EUDI: Extract Tabular Data From Any File

PDF format is a de facto standard for exchanging documents or archiving information since PDF files are non editable and the document layout is preserved.

For this reason, most of statistical data like corporate annual reports, stock performance, sale figures, etc are available only in the form of PDF files.

But a common problem associated with PDF is that it becomes very difficult to extract data from them. Though there are some workarounds and tools to extract text out of PDF files, they fail to preserve the original document layout.

Say, the account department sends you the annual salary sheet in PDF which you want to export to Excel and do some analysis. Or the sales people send their weekly sales report in a plain text email that you like to represent as charts in Excel or even Microsoft Word.

Cogniview, an Israel based company, have released EUDI 1.0, a data extraction software that works with PDF or with any Windows Application that has the Print feature.

Like Acrobat, EUDI [End User Data Integrator] installs as a printer on your machine. When you want to extract data from PDF, Windows CHM Help files, Notepad files or even Web-based Email, just print the file or browser window using the EUDI printer.

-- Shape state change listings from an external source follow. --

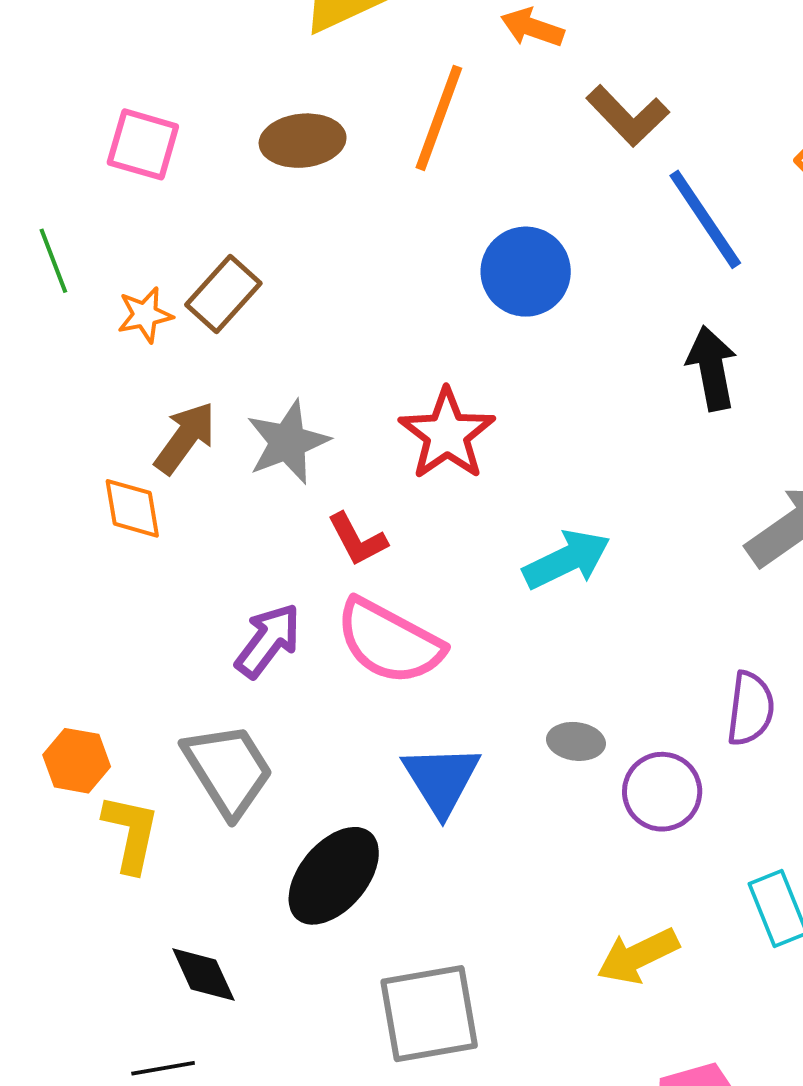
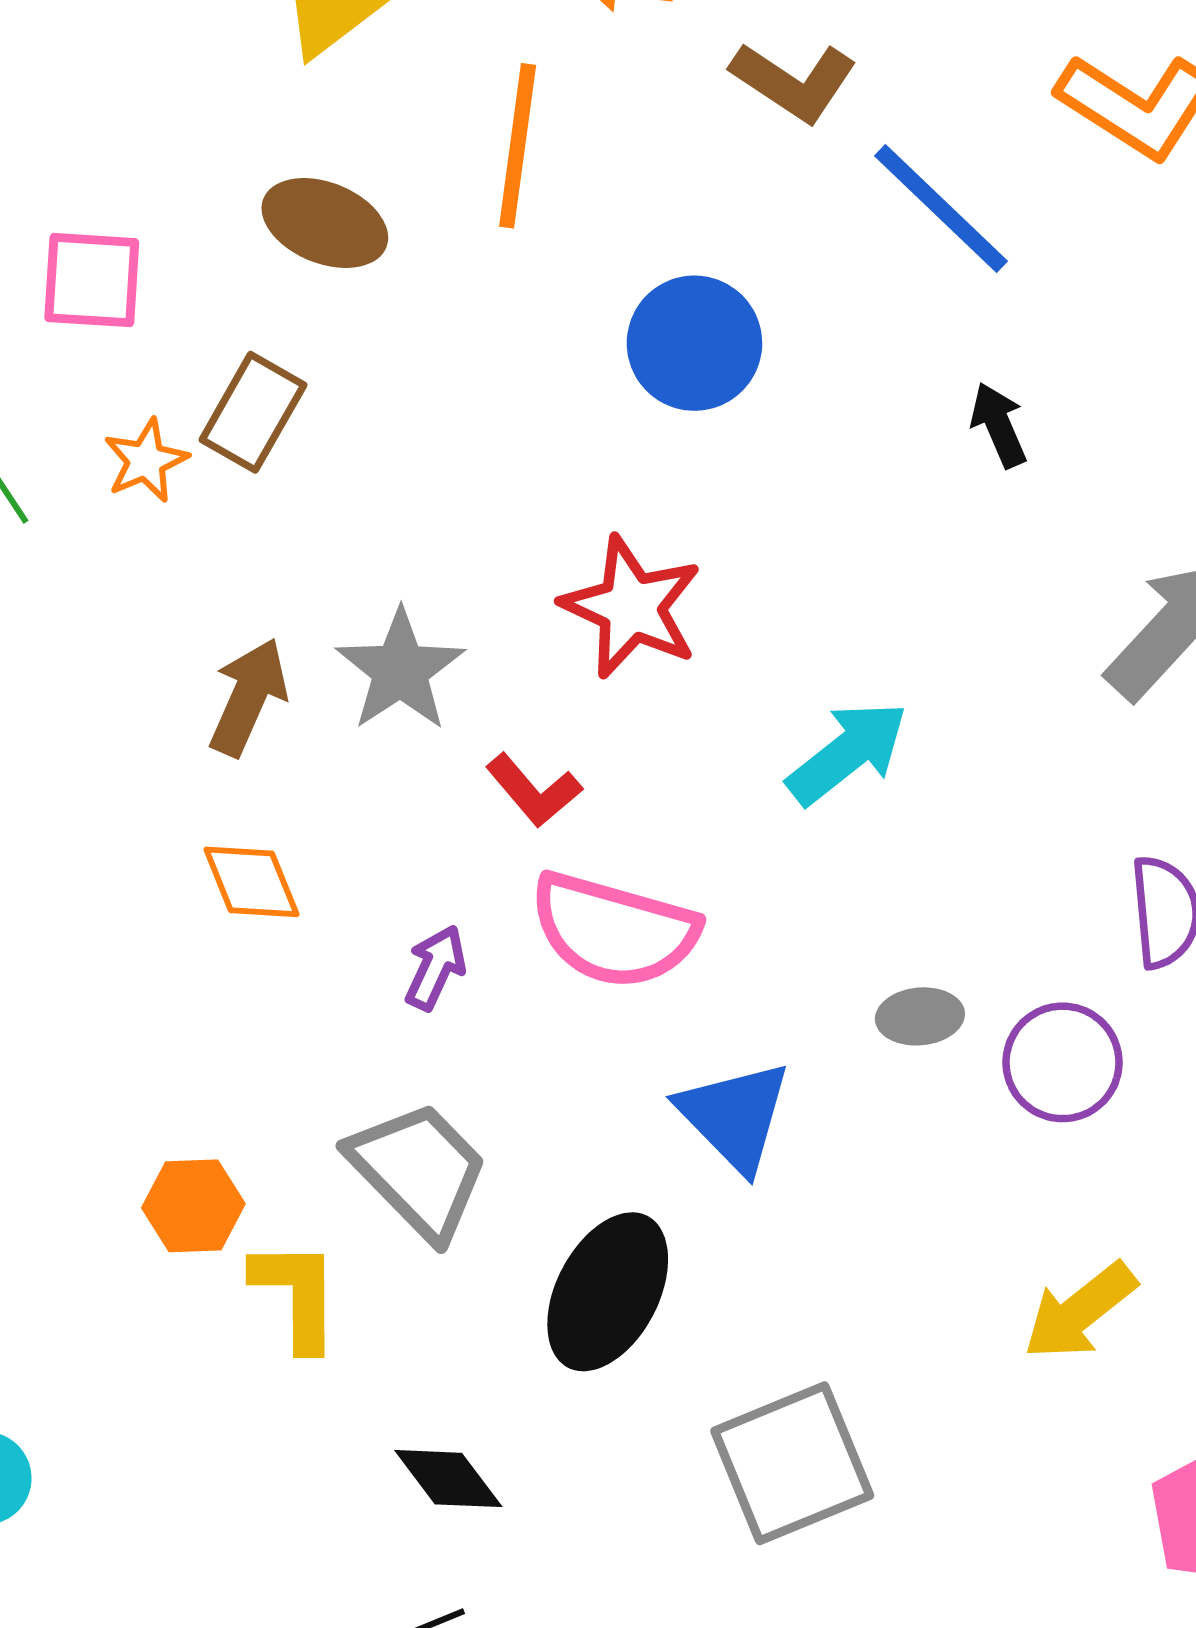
brown ellipse: (303, 141) -> (325, 223), turned 40
brown rectangle: (223, 294) -> (253, 412), moved
orange star: (145, 315) -> (146, 461), moved
black arrow: (712, 368) -> (999, 425), size x0.7
orange diamond: (132, 508) -> (251, 882), moved
purple arrow: (268, 640) -> (435, 968), size x0.7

The document then opens inside EUDI PDF to Excel conversion software where you visually mark the area using mouse that you want to extract. EUDI is smart enough to recognize the table layout and formatting and will automatically split the selected area into rows and columns.

It draws a marquee around the detected rows and columns. If there's a mistake in automatic detection, you can change manually like you do with Cell Selections in Microsoft Excel - Merge Cells, Split Rows/Columns or even Delete them.

The extracted text results are shown in real time in the bottom pane. Once you are satisfied with the adjusted layout, you can either export it to Microsoft Word, Excel or just copy to the clipboard. The file can also be saved in EUDI specific format for editing and exporting later.

EUDI's user interface is very intuitive and you can immediately get started without even reading the help manual. There's also a nice video screencast on their website if you like to see the software in action.

Download EUDI - This Windows-only software supports Office 97, 2000, XP and 2003. Product Activation is mandatory for using the software. It can be done online or via Fax/E-mail.

Don't confuse EUDI with an OCR software like OmniPage or Abby FineReader. EUDI will extract only the data that was embedded as text, it won't interpret a graphic image like a text logo.